═══ SOURCE DATA ═══

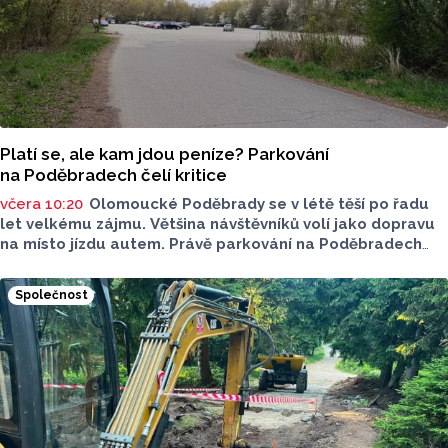
Platí se, ale kam jdou peníze? Parkování
na Poděbradech čelí kritice
včera 10:20
Olomoucké Poděbrady se v létě těší po řadu
let velkému zájmu. Většina návštěvníků volí jako dopravu
na místo jízdu autem. Právě parkování na Poděbradech
je mnoho let tématem, které mezi veřejností rezonuje.
Na konci června vznikla na Facebooku stránka s názvem
Společnost
Poděbrady bez závor a nelegálního parkovného, která
upozorňuje na nevyhovujcí situaci s parkováním
u oblíbeného olomouckého letoviska. Za iniciativou stojí
zastupitel města Olomouce, na jeho přání nebudeme
uvádět jeho identitu.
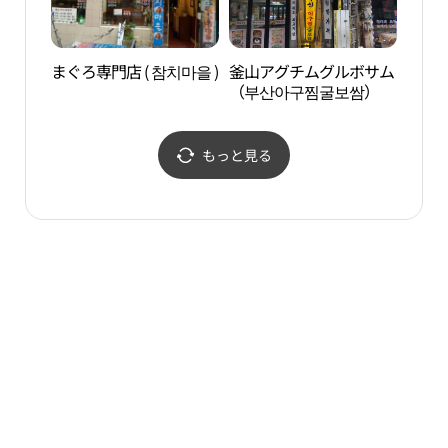
まぐろ専門店 ( 참치마을 )
釜山アグチムグルボサム
益善
（부산아구찜굴보쌈）
한옥
もっと見る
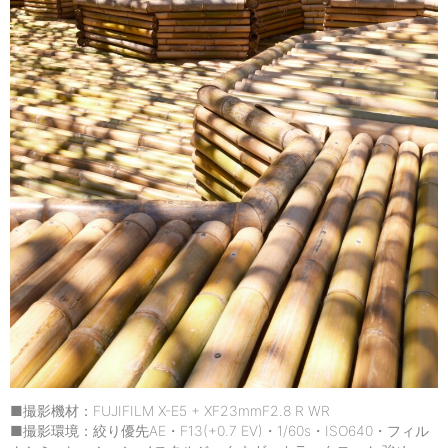
■撮影機材：FUJIFILM X-E5 + XF23mmF2.8 R WR
■撮影環境：絞り優先AE・F13(+0.7 EV)・1/60s・ISO640・フィル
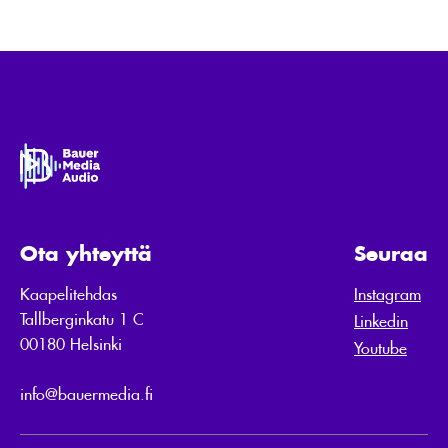
Ota yhteyttä
Seuraa
Kaapelitehdas
Instagram
Tallberginkatu 1 C
Linkedin
00180 Helsinki
Youtube
info@bauermedia.fi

═══

TASK DESCRIPTION: Where a line of the records includes "Poděbradech", copy it.

OUTPUT:
na Poděbradech čelí kritice
na místo jízdu autem. Právě parkování na Poděbradech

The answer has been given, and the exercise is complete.